The U.S. missile defense dispute has long tarnished ties between Moscow and Washington. The Obama administration has repeatedly said the shield is needed to fend off a potential threat from Iran, but Russia fears that it could erode the deterrent potential of its nuclear forces.

"If our partners tackle the issue of taking our legitimate security interests into account in an honest and responsible way, I'm sure we will be able to come to an agreement," Medvedev said. "But if they propose that we 'cooperate,' or, to say it honestly, work against our own interests, we won't be able to reach common ground."

Moscow has agreed to consider a proposal NATO made last fall to cooperate on the missile shield, but the talks have been deadlocked over how the system should be operated. Russia has insisted that it should be run jointly, which NATO has rejected.

Medvedev also warned that Moscow may opt out of the New START arms control deal with the United States and halt other arms control talks, if the U.S. proceeds with the missile shield without meeting Russia's demand. The Americans had hoped that the START treaty would stimulate progress in further ambitious arms control efforts, but such talks have stalled because of tension over the missile plan.

While the New START doesn't prevent the U.S. from building new missile defense systems, Russia has said it could withdraw from the treaty if it feels threatened by such a system in future.

Medvedev reaffirmed that warning Wednesday, saying that Russia may opt out of the treaty because of an "inalienable link between strategic offensive and defensive weapons."

The New START has been a key achievement of Obama's policy of improving relations with Moscow, which had suffered badly under the George W. Bush administration.

"It's impossible to do a reset using old software, it's necessary to develop a new one," Medvedev's envoy to NATO, Dmitry Rogozin, said at a news conference.

The U.S. plan calls for placing land- and sea-based radars and interceptors in European locations, including Romania and Poland, over the next decade and upgrading them over time.

Medvedev said that Russia will carefully watch the development of the U.S. shield and take countermeasures if Washington continues to ignore Russia's concerns. He warned that Moscow would deploy short-range Iskander missiles in Kaliningrad, a Baltic Sea region bordering Poland, and place weapons in other areas in Russia's west and south to target U.S. missile defense sites. Medvedev said Russia would put a new early warning radar in Kaliningrad.
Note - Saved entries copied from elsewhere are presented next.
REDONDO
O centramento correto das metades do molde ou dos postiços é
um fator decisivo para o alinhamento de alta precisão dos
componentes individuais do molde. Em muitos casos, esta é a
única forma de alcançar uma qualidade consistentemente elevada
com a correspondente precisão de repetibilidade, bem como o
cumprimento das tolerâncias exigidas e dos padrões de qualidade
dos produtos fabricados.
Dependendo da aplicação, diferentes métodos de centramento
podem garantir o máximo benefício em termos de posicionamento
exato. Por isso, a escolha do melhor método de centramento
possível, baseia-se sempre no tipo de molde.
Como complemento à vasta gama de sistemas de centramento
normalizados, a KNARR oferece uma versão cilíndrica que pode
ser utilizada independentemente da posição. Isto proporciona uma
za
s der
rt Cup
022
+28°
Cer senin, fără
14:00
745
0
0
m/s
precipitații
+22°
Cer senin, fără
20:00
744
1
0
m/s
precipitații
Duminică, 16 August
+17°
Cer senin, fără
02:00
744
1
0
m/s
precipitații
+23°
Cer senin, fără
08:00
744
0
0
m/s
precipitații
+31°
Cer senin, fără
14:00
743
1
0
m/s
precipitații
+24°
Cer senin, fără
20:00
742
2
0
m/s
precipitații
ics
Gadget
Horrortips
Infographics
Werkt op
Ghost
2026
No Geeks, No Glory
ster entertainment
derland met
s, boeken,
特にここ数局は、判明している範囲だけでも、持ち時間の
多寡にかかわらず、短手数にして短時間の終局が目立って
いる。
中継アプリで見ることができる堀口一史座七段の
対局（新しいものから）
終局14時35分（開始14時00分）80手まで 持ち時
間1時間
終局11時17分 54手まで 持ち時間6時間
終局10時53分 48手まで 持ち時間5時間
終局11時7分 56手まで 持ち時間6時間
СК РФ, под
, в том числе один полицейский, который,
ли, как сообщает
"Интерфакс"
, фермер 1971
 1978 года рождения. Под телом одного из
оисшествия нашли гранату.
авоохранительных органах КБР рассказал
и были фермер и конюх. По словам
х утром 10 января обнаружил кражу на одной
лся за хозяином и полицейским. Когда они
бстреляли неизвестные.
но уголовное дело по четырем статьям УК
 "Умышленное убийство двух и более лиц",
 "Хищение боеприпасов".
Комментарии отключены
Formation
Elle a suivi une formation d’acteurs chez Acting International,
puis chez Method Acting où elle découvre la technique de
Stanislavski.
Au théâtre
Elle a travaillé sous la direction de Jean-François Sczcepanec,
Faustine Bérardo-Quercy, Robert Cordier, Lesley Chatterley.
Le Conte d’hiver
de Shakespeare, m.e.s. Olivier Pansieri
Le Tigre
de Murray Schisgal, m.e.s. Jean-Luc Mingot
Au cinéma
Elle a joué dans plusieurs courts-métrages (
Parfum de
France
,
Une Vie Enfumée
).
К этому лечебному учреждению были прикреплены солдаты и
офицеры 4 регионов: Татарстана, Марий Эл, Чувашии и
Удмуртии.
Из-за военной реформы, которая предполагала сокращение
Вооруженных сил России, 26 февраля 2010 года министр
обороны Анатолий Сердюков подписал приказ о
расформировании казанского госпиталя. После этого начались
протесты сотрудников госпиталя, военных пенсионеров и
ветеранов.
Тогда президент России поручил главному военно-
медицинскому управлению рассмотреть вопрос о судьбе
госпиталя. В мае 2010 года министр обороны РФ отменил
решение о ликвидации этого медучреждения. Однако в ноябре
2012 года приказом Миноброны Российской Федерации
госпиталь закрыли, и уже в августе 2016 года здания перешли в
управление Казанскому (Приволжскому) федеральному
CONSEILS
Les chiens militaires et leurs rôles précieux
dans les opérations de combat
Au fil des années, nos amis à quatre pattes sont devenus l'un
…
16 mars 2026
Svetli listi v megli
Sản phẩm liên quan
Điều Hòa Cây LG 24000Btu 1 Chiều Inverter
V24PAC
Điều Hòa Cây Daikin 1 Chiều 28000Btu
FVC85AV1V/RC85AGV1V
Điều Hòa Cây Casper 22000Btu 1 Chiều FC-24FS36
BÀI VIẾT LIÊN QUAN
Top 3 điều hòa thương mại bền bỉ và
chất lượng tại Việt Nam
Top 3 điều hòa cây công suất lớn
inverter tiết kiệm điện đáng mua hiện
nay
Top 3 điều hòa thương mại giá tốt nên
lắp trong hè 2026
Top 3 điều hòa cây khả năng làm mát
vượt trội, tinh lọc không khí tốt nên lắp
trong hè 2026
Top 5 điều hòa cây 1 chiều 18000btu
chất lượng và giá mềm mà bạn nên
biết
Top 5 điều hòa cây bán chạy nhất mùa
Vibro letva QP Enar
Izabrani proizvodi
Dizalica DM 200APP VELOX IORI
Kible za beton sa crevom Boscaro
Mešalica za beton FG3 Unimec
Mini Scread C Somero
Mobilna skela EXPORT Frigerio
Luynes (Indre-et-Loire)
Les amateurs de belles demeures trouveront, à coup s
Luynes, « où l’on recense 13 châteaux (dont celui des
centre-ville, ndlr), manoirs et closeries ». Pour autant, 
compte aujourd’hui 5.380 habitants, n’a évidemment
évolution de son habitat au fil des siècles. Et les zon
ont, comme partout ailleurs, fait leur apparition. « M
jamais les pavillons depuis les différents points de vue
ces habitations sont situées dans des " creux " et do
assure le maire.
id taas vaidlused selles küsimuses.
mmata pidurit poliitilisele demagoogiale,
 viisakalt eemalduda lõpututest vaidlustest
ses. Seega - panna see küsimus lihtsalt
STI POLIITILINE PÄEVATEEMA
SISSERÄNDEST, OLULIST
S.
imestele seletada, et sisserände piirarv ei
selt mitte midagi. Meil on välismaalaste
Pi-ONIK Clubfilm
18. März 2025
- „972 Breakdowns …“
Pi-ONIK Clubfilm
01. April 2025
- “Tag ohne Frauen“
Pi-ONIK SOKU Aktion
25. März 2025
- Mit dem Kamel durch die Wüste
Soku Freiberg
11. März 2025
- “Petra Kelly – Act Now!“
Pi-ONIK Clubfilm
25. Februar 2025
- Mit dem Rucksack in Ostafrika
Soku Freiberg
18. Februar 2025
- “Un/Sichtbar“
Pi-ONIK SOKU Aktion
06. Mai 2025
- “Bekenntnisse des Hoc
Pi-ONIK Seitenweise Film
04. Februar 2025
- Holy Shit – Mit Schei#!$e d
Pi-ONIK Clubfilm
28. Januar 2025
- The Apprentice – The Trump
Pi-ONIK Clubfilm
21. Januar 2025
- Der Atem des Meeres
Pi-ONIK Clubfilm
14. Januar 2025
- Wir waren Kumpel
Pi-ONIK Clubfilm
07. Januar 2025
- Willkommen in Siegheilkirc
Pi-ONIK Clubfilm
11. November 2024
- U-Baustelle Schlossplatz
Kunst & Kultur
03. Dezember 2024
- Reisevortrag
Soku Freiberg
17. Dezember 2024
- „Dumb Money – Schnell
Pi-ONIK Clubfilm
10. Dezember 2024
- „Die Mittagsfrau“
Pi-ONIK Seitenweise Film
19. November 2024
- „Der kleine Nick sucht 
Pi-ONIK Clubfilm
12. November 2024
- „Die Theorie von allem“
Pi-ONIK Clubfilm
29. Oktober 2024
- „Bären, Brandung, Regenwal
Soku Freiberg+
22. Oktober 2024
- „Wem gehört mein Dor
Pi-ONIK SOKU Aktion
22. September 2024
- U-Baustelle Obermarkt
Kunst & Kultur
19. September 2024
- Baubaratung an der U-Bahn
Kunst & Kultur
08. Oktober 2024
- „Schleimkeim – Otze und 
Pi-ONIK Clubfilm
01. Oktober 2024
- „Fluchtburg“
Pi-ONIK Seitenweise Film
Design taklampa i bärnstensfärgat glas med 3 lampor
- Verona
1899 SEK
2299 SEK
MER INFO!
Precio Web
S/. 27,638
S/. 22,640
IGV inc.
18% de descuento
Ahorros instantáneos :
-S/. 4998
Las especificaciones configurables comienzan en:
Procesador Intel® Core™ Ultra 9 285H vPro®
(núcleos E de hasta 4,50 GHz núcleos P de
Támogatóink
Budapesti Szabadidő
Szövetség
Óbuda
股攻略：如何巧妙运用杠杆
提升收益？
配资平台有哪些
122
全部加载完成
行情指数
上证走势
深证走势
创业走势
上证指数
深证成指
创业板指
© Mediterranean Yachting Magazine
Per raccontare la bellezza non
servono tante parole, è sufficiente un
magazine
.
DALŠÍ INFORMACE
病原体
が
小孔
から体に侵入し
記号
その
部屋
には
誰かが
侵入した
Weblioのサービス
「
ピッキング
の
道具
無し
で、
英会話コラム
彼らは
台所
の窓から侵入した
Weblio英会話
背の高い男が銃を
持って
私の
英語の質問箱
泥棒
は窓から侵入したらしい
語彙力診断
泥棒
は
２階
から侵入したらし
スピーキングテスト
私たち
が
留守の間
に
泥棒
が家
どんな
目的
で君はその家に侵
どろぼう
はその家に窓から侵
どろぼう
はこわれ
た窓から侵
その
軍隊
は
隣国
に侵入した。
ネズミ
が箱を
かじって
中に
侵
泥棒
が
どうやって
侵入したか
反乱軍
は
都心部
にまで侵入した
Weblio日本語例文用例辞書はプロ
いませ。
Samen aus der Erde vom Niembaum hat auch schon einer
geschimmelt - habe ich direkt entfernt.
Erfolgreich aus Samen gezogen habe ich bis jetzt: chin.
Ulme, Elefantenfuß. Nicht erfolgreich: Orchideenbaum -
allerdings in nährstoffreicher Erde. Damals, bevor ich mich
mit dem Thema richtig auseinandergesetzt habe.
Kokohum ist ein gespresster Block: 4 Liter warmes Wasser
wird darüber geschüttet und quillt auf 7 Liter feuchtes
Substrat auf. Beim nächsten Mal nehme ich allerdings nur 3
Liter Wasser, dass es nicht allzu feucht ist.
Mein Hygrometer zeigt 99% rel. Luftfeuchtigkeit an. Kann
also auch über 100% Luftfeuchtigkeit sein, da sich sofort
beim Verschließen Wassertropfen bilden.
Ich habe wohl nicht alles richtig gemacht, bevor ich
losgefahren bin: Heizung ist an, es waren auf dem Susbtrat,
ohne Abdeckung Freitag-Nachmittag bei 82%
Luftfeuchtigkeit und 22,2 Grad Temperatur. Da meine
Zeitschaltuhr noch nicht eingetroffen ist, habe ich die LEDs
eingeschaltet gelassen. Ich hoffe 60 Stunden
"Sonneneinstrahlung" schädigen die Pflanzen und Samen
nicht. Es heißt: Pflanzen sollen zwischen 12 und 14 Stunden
He said that as part of its response Russia would also equip its intercontinental nuclear missiles with systems that would allow them to penetrate prospective missile defenses and would develop ways to knock down the missile shield's control and information facilities.

Igor Korotchenko, a Moscow-based military expert, was quoted by the state RIA Novosti news agency as saying that the latter would mean targeting missile defense radars and command structures with missiles and bombers. "That will make the entire system useless," he said.

Medvedev and other Russian leaders have made similar threats in the past, and the latest statement appears to be aimed at the domestic audience ahead of Dec. 4 parliamentary elections.

Medvedev, who is set to step down to allow Prime Minister Vladimir Putin to reclaim the presidency in March's election, leads the ruling United Russia party list in the parliamentary vote. A stern warning to the U.S. and NATO issued by Medvedev seems to be directed at rallying nationalist votes in the polls.

Rogozin, Russia's NATO envoy, said the Kremlin won't follow the example of Soviet President Mikhail Gorbachev and take unwritten promises from the West.

"The current political leadership can't act like Gorbachev, and it wants written obligations secured by ratification documents," Rogozin said.

Medvedev's statement was intended to encourage the U.S. and NATO to take Russia seriously at the missile defense talks, Rogozin said. He added that the Russian negotiators were annoyed by the U.S. "openly lying" about its missile defense plans.

"We won't allow them to treat us like fools," he said. "Nuclear deterrent forces aren't a joke."